* What the task asks *
From the entries below, reproduce exactly the line containing "Einklang zu bringen.", the line containing "eigenen Lebens zu erkennen?", and every line in between, with nothing added.

* Provided data *
-----

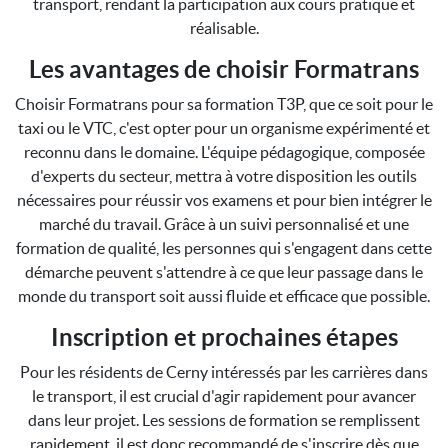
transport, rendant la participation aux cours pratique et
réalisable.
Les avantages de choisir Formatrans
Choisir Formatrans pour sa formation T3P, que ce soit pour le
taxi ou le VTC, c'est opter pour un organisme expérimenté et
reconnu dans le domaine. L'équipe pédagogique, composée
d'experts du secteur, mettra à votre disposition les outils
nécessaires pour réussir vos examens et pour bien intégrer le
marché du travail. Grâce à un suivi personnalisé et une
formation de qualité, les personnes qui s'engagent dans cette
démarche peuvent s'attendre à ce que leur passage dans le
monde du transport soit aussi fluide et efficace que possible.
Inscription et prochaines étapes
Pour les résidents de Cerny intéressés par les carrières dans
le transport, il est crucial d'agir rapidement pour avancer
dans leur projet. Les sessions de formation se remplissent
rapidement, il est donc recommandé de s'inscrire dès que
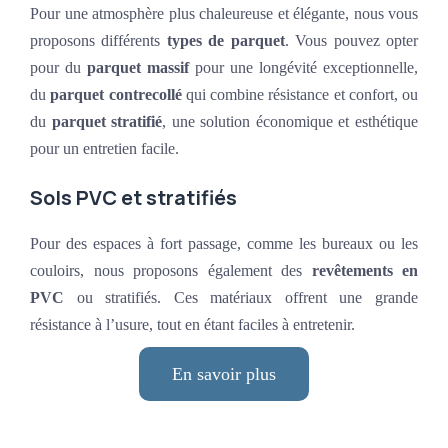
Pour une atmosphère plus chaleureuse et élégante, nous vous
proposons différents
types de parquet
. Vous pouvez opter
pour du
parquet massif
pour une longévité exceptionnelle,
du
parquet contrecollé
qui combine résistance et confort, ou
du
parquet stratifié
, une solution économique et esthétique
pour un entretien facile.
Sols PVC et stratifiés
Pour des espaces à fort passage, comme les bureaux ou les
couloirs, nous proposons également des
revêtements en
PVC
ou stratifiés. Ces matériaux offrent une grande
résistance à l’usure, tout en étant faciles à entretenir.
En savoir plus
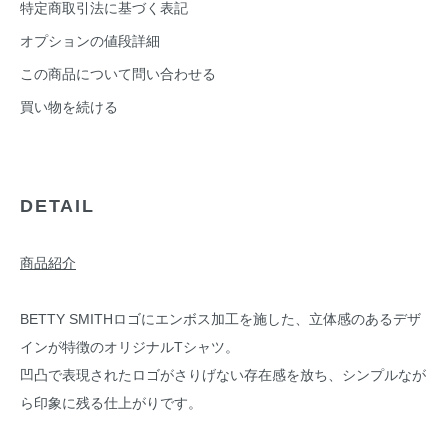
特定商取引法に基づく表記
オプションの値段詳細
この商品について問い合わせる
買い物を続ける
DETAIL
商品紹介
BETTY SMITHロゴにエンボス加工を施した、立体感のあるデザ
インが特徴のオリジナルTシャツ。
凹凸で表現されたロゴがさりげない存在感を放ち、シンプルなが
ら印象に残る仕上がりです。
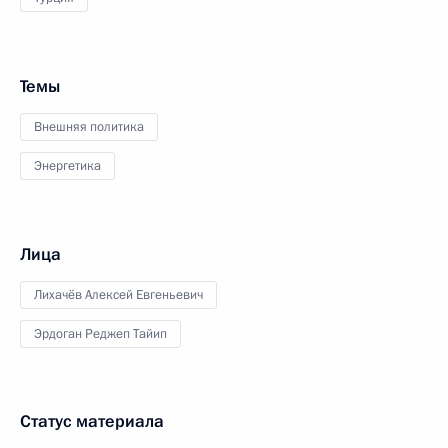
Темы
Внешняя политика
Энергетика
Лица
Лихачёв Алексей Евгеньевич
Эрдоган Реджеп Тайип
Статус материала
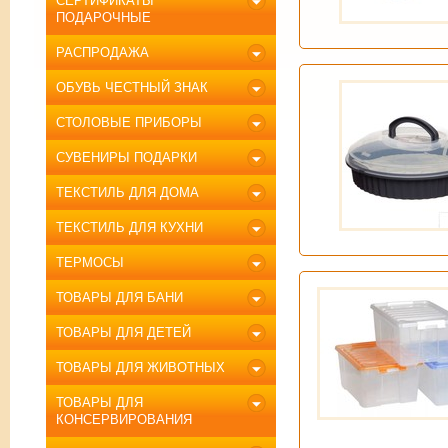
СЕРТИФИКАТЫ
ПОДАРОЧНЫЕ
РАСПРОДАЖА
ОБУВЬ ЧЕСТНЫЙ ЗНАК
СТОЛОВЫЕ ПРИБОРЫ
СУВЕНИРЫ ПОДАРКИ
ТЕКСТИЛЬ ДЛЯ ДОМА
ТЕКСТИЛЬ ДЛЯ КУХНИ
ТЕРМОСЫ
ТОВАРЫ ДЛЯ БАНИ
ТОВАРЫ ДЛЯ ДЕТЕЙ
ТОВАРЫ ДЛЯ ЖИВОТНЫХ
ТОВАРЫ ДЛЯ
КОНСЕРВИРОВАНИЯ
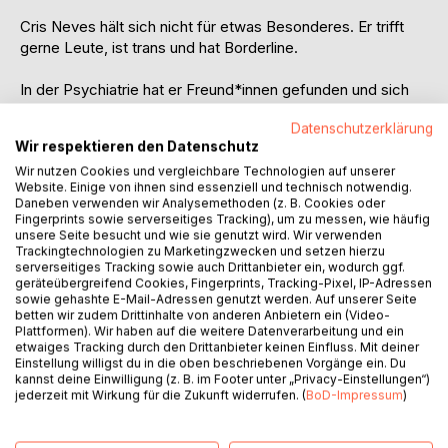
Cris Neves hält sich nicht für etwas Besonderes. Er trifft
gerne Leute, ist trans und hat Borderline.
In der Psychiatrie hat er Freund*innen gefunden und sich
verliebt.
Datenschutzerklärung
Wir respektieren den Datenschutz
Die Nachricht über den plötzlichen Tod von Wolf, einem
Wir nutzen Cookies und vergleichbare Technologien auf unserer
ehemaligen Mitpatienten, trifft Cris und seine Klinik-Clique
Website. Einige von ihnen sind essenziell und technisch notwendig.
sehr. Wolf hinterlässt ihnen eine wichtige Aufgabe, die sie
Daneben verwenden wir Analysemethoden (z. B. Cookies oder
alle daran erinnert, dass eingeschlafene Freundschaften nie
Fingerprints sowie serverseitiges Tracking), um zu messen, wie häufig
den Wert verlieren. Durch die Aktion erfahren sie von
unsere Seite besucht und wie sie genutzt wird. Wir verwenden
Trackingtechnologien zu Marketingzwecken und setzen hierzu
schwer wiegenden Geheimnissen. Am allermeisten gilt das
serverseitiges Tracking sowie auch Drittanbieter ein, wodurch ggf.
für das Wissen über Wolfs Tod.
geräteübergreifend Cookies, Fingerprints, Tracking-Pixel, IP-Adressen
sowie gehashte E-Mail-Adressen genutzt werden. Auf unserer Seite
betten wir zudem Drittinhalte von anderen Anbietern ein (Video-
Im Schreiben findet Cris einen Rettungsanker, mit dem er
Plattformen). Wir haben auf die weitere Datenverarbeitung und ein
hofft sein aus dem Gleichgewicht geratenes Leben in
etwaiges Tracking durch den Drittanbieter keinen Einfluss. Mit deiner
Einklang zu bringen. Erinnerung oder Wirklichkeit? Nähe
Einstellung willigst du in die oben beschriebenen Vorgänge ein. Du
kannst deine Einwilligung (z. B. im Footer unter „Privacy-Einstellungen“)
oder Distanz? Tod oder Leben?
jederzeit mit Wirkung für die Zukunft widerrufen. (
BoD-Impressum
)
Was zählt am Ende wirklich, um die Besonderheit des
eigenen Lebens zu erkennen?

-----

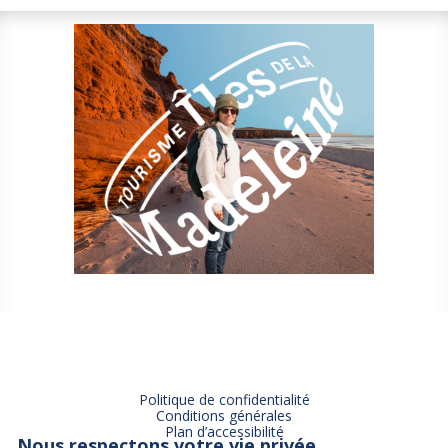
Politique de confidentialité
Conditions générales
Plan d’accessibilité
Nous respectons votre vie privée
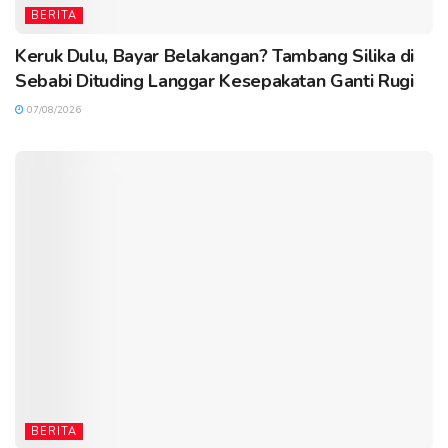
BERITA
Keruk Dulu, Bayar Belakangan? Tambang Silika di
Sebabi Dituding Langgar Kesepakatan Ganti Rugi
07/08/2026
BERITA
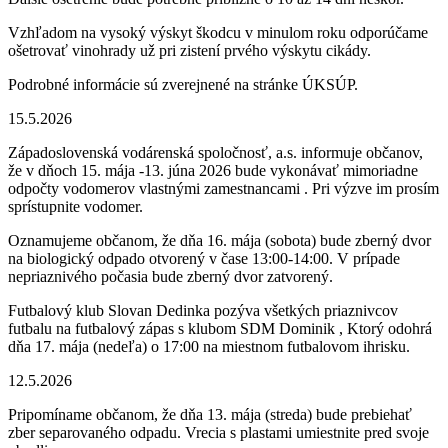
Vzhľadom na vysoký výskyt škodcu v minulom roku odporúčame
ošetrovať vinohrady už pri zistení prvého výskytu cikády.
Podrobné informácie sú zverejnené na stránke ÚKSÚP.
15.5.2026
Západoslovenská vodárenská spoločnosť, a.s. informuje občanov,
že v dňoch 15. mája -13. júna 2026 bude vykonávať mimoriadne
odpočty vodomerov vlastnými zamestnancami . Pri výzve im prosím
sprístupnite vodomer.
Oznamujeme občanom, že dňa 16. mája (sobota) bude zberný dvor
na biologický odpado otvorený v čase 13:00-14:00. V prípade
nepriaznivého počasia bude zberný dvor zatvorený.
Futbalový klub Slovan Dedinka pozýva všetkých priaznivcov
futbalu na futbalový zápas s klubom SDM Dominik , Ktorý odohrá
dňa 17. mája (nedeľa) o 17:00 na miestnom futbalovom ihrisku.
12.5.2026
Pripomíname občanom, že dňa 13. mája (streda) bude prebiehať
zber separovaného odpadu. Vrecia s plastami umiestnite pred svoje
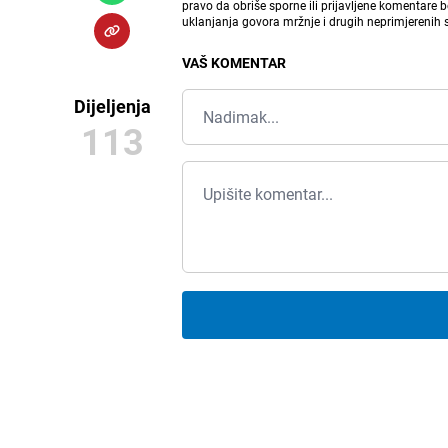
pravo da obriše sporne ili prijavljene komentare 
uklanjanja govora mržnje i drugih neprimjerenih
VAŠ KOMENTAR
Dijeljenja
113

-----

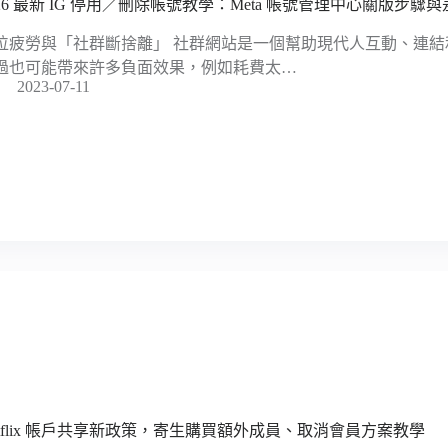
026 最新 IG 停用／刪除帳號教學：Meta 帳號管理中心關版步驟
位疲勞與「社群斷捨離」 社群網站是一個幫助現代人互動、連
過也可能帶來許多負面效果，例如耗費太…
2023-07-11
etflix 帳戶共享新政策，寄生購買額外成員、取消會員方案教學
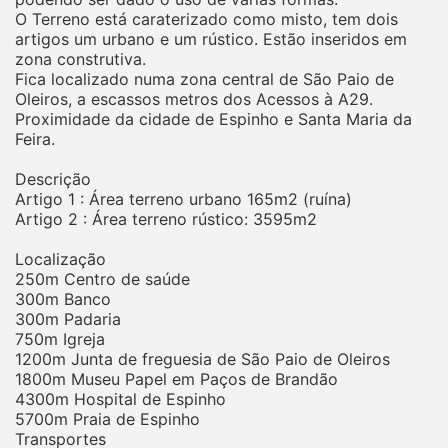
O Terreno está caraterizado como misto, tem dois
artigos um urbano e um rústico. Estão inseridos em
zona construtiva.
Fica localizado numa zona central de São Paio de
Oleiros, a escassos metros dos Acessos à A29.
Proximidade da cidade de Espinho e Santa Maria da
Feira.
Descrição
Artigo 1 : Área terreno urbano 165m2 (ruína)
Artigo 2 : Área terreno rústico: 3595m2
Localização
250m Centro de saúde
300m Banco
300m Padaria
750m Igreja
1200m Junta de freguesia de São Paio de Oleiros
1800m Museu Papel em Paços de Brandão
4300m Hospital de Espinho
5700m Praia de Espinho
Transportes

-----

* Task response *
Einklang zu bringen. Erinnerung oder Wirklichkeit? Nähe
Einstellung willigst du in die oben beschriebenen Vorgänge ein. Du
kannst deine Einwilligung (z. B. im Footer unter „Privacy-Einstellungen“)
oder Distanz? Tod oder Leben?
jederzeit mit Wirkung für die Zukunft widerrufen. (
BoD-Impressum
)
Was zählt am Ende wirklich, um die Besonderheit des
eigenen Lebens zu erkennen?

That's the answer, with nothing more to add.